- Records provided -
====

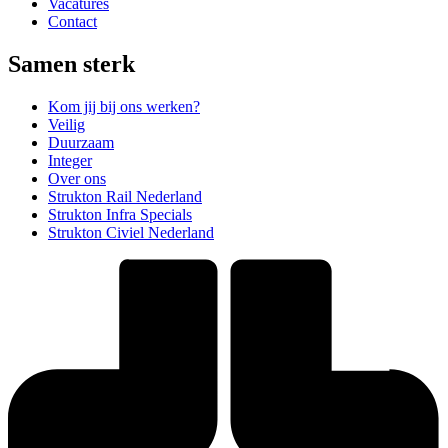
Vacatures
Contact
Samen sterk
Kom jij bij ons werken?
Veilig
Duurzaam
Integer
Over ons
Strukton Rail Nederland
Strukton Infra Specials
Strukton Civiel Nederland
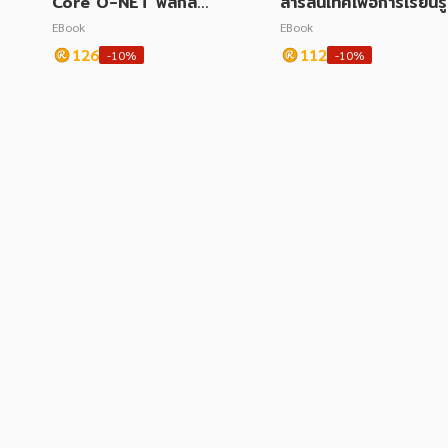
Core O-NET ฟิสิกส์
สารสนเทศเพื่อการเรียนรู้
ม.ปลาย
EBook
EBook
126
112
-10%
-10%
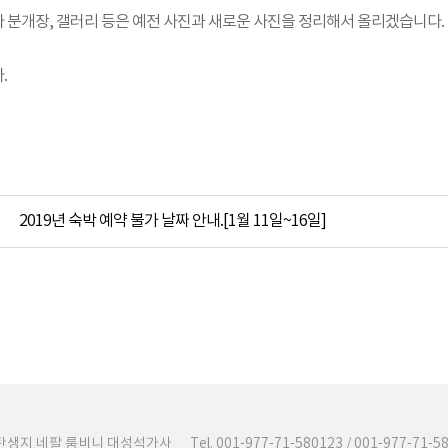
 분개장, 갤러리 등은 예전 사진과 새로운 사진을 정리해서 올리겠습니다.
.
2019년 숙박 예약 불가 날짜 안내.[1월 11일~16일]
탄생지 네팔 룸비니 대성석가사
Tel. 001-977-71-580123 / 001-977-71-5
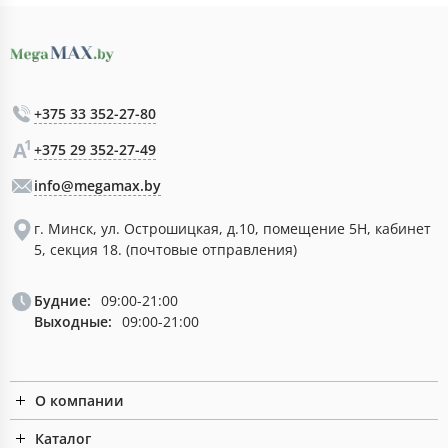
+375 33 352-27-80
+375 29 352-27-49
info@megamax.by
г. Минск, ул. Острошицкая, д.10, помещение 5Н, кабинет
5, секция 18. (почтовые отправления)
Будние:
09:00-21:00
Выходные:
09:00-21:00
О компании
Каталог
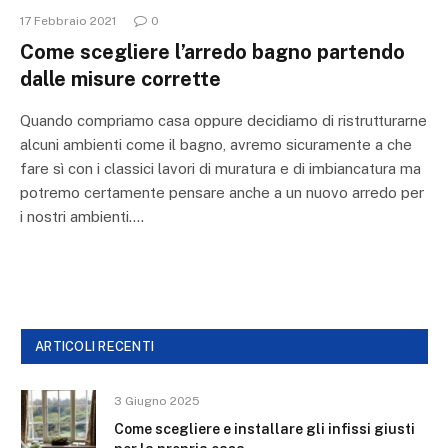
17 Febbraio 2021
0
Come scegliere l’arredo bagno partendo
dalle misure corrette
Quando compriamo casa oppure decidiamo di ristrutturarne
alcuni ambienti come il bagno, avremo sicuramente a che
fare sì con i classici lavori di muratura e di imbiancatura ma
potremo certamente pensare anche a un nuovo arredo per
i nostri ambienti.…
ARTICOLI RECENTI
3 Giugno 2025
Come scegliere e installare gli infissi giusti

====

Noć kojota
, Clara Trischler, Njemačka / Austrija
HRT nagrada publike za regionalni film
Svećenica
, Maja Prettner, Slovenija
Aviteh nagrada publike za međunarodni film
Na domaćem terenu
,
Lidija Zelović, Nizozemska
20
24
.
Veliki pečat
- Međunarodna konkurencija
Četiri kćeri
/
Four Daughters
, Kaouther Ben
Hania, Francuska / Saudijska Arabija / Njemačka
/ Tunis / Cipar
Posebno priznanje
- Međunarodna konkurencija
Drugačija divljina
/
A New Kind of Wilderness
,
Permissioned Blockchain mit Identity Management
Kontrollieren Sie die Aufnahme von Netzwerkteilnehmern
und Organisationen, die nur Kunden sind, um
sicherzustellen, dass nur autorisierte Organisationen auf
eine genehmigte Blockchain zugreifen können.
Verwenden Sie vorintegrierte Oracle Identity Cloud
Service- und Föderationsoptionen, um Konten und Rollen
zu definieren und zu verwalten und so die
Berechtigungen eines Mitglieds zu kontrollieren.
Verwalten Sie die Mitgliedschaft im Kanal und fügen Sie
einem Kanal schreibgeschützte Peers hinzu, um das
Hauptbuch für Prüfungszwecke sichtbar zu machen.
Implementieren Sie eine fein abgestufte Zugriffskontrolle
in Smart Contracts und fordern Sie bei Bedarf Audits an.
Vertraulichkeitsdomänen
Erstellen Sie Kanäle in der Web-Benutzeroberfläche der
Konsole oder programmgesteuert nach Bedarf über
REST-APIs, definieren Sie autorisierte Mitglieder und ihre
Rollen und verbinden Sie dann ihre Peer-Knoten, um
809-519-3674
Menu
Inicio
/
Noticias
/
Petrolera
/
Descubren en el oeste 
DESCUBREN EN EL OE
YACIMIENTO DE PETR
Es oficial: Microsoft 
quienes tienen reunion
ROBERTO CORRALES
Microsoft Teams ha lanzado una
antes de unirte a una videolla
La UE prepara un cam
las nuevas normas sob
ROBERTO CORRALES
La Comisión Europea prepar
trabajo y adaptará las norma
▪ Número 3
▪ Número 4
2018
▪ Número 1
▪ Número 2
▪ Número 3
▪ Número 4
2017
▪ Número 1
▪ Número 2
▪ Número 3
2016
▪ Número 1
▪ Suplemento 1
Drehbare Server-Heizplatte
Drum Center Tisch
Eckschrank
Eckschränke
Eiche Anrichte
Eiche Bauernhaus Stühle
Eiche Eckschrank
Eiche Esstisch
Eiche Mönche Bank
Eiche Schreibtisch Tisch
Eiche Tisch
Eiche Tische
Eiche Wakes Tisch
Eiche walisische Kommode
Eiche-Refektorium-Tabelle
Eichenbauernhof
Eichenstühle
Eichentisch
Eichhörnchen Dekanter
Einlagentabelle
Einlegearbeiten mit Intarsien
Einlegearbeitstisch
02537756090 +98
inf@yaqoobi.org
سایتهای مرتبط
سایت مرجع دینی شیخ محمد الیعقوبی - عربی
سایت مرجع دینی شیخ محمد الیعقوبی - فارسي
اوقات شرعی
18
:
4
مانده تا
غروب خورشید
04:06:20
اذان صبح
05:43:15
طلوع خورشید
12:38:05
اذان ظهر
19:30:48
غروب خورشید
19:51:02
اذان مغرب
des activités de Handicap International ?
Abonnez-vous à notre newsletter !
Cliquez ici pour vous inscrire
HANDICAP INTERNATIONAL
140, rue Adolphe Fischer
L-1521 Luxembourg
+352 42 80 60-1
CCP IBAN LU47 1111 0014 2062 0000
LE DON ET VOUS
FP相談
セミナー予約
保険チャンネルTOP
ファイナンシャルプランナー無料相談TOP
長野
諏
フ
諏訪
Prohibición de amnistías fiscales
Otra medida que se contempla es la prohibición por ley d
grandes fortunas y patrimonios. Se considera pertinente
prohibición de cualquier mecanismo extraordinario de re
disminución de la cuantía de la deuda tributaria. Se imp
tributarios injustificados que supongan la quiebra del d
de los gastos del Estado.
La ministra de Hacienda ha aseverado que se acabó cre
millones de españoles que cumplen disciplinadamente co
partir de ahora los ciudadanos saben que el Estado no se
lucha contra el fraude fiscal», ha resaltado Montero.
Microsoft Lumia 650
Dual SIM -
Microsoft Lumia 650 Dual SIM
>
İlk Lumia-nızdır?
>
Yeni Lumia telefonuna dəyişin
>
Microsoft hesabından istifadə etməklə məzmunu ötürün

====

- Exercise description -
Find the string "nagrada" in the listing and return every line that holds it.

- Output of the task -
HRT nagrada publike za regionalni film
Aviteh nagrada publike za međunarodni film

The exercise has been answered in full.